* [Problem] Reproduce every entry below precisely; do not include the pictures.

Collected data:
○ ○ ○ ○ ○
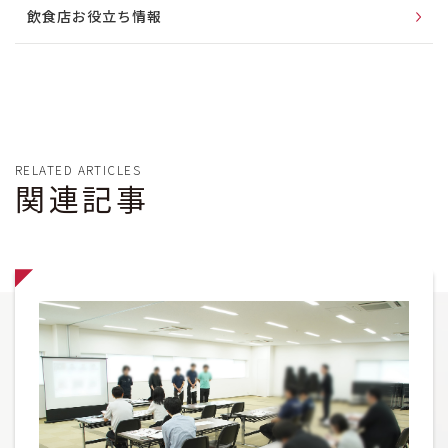
飲食店お役立ち情報
開店情報
他のエリアの繁盛店
お店レポート
蔵レポート
つぶやきたいこと
その他あれこれ
RELATED ARTICLES
関連記事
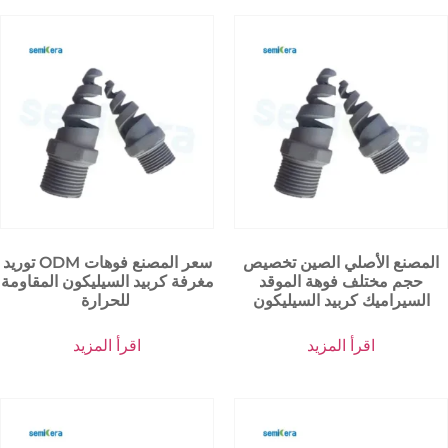
المصنع الأصلي الصين تخصيص
توريد ODM سعر المصنع فوهات
حجم مختلف فوهة الموقد
مغرفة كربيد السيليكون المقاومة
السيراميك كربيد السيليكون
للحرارة
اقرأ المزيد
اقرأ المزيد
○ ○ ○ ○ ○
* [Task response]
飲食店お役立ち情報
開店情報
他のエリアの繁盛店
お店レポート
蔵レポート
つぶやきたいこと
その他あれこれ
RELATED ARTICLES
関連記事
المصنع الأصلي الصين تخصيص
توريد ODM سعر المصنع فوهات
حجم مختلف فوهة الموقد
مغرفة كربيد السيليكون المقاومة
السيراميك كربيد السيليكون
للحرارة
اقرأ المزيد
اقرأ المزيد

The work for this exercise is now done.